Longtime collaborator and suddenly ex-RSAMD tutor Brian MacNeill comes on to play mandolin with an overwhelming, early Led Zeppelin intensity, followed by some equally intense fiddle. Songs about pioneering environmentalist John Muir and the early 20th Century War of the Crofts substantiate Gaughan’s claim to have learned all the Scots history he knows from songs.

Then clarsach players Pasty Seddon and Mary MacMaster perform a”rather pathetic Gaelic love song” (their words) in which the heroine, disappointed in love, cries for a year and a half, before Gaughan and MacNeill join them to recreate an early nineties partnership. McGoldrick, McCusker and Doyle return for the rousing finale, ‘Both Sides the Tweed’, and the first standing ovation of the evening; the second follows the encore, ‘Geronimo’, but, as Gaughan reminds us, the hardworking Concert Hall staff have had a long day and need to get to their beds.

The rest of us should probably follow suit but many, intoxicated by the music, are off to the Festival Club where the Rooney Family and GiveWay will be entertaining well into the small hours.

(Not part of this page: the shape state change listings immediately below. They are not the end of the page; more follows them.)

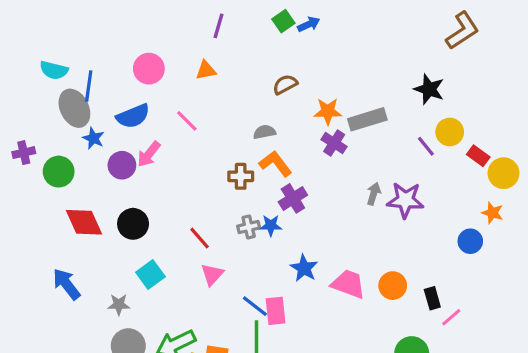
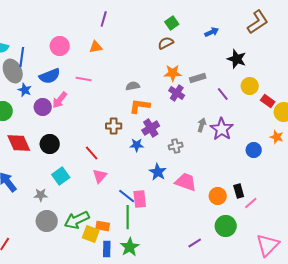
green square: (283, 21) -> (172, 23), moved
blue arrow: (309, 24) -> (212, 32), moved
brown semicircle: (285, 84) -> (166, 43), moved
gray rectangle: (367, 119) -> (198, 78), size x0.7
pink line: (187, 121) -> (84, 79), turned -35
purple line: (426, 146) -> (223, 94), moved
orange L-shape: (276, 164) -> (140, 106), turned -45
brown cross: (241, 176) -> (114, 126), moved
purple star: (405, 200) -> (222, 129), turned 30
gray cross: (249, 227) -> (176, 146), moved
blue circle: (470, 241) -> (254, 150), moved
orange circle: (393, 286) -> (218, 196), moved

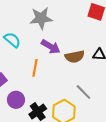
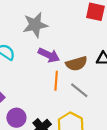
orange line: (35, 68) -> (56, 81), moved
gray line: (83, 92) -> (79, 90), moved

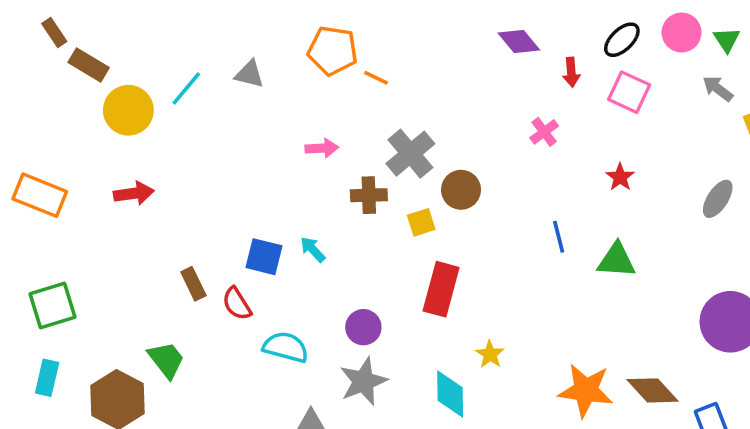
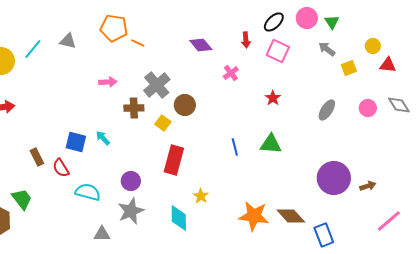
purple diamond: (519, 42) -> (201, 45), moved
yellow square: (421, 222) -> (163, 123), turned -35
blue line: (559, 237) -> (235, 147), moved

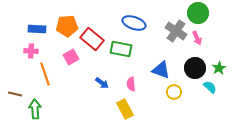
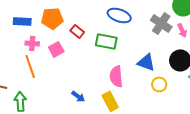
red rectangle: (92, 39) -> (77, 31), size x0.6
pink cross: (31, 51) -> (32, 43), moved
blue arrow: (102, 83) -> (78, 96), moved
pink semicircle: (131, 84) -> (116, 76), size x1.5

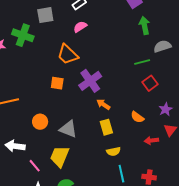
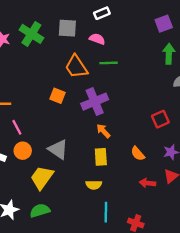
gray square: (45, 15) -> (67, 28), moved
pink semicircle: (80, 27) -> (97, 39), turned 40
green line: (142, 62) -> (109, 63), moved
orange circle: (40, 122) -> (23, 151), moved
yellow semicircle: (113, 151) -> (94, 185), moved
pink line: (35, 166) -> (17, 127), moved

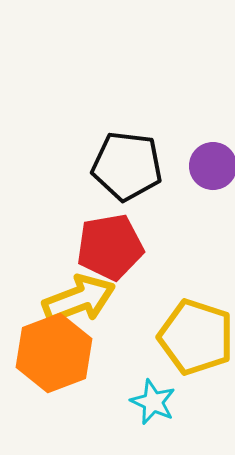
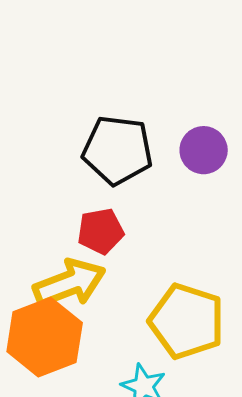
red pentagon: (110, 247) -> (101, 231), size x0.7

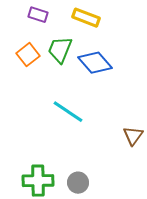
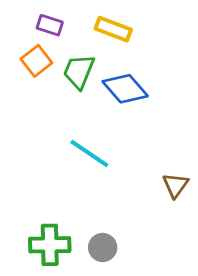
orange square: (28, 55) -> (36, 61), moved

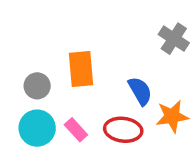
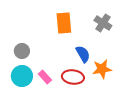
orange rectangle: (81, 69) -> (64, 23), moved

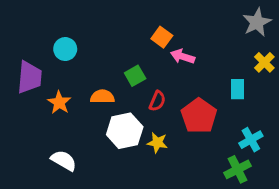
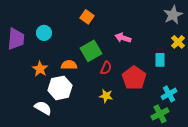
orange square: (162, 37) -> (87, 17), moved
green square: (135, 76) -> (91, 51), size x1.5
purple trapezoid: (30, 77) -> (16, 39), moved
white hexagon: (125, 131) -> (60, 88), moved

Yes, Glasgow is just hoaching with music tonight. Not only have there been seven top notch musicians on stage here, but Donnie Munro is knocking it out in the Main Auditorium downstairs and elsewhere there is an array of musicians of the calibre of Mary Ann Kennedy, Bruce Molsky, Christine Hanson, Ishbel MacAskill and Anne-Bjorg Lien. A bill any festival promoter would be proud of; it’s just one night in the increasingly impressive life of Celtic Connections.